The Duchy of Modena and Reggio (Emilian: Duchêt ed Mòdna e Rèz, , ) was an Italian state created in 1452 located in Northwestern Italy, in the present day region of Emilia-Romagna. It was ruled since its establishment by the noble House of Este, and since 1814 by the Austria-Este branch of the family. The Este dynasty was a great sponsor of the arts, making the Duchy a cultural reference during the Renaissance and Baroque periods.

House of Este
In 1452 Emperor Frederick III offered the duchy to Borso d'Este, whose family had ruled the city of Modena and nearby Reggio Emilia for centuries. Borso in 1450 had also succeeded his brother as margrave in the adjacent Papal Duchy of Ferrara, where he received the ducal title in 1471. The Este lands on the southern border of the Holy Roman Empire with the Papal States formed a stabilizing buffer state in the interest of both.

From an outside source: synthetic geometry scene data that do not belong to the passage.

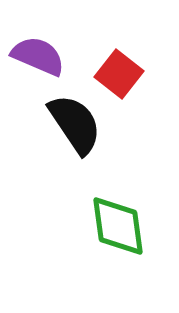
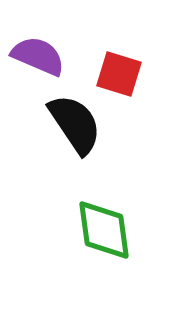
red square: rotated 21 degrees counterclockwise
green diamond: moved 14 px left, 4 px down
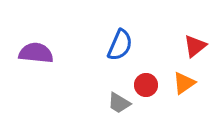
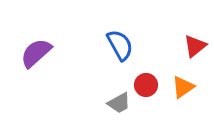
blue semicircle: rotated 52 degrees counterclockwise
purple semicircle: rotated 48 degrees counterclockwise
orange triangle: moved 1 px left, 4 px down
gray trapezoid: rotated 60 degrees counterclockwise
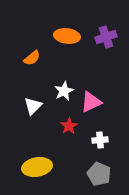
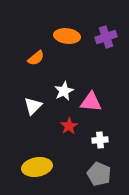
orange semicircle: moved 4 px right
pink triangle: rotated 30 degrees clockwise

The first Este dukes ruled well and the city achieved an economic and cultural peak: Borso's successor Duke Ercole I had the city of Modena rebuilt according to plans designed by Biagio Rossetti, his successors were patrons of artists like Titian and Ludovico Ariosto. In the War of the League of Cambrai from 1508, troops from Modena fought in Papal service against the Republic of Venice. Upon the death of Duke Alfonso II in 1597, the ducal line became extinct. The Este lands were bequested to Alfonso's cousin Cesare d'Este; however, the succession was not acknowledged by Pope Clement VIII and Ferrara was finally seized by the Papacy. Cesare could retain Modena and Reggio as Imperial fiefs.

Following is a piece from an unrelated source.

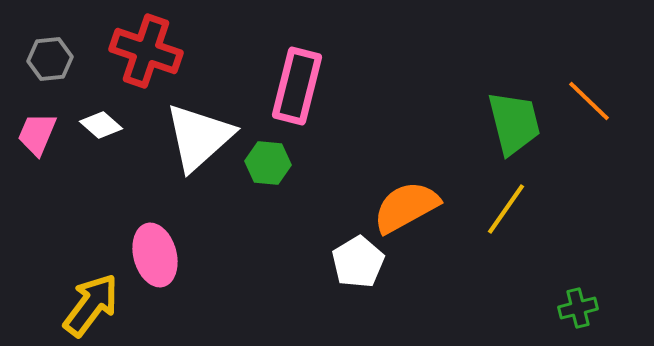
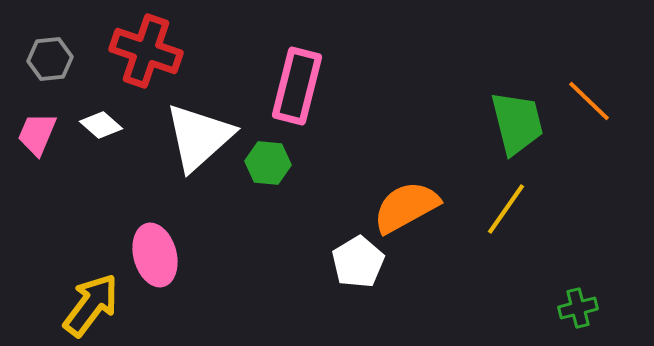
green trapezoid: moved 3 px right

In the 1628 War of the Mantuan Succession, the dukes of Modena sided with Habsburg Spain and in turn received the town of Correggio from the hands of Emperor Ferdinand II. During the War of the Spanish Succession, Duke Rinaldo was ousted by French troops under Louis Joseph de Bourbon, he could not return until 1707. In 1711 the small Duchy of Mirandola was absorbed by the Este. His successor Francesco III backed France in the 1740 War of the Austrian Succession and was expelled by Habsburg forces, but his duchy was restored by the 1748 Treaty of Aix-la-Chapelle.
 
In 1796 Modena was again occupied by a French army under Napoleon Bonaparte, who deposed Duke Ercole III and created the Cispadane Republic out of his territory. By the 1801 Treaty of Lunéville, the last Este Duke was compensated with the Breisgau region of the former Further Austrian territories in southwestern Germany, and died in 1803. Following his death, the ducal title was inherited by his son-in-law, the Habsburg-Lorraine archduke Ferdinand of Austria, an uncle of Emperor Francis II.

House of Austria-Este
With the dissolution of the Napoleonic Kingdom of Italy in 1814, following the final fall of Emperor Napoleon I after the Battle of Waterloo,  Ferdinand's son, Francis IV, again assumed the rule as Duke of Modena under the domination of the Austrian Empire (1815). Soon after, he inherited the territories of Massa and Carrara from his mother. In the course of the Italian unification period in the 1830s-60s, the "Austria-Este" dukes were briefly ousted in the revolutions of 1831 and 1848, but soon returned.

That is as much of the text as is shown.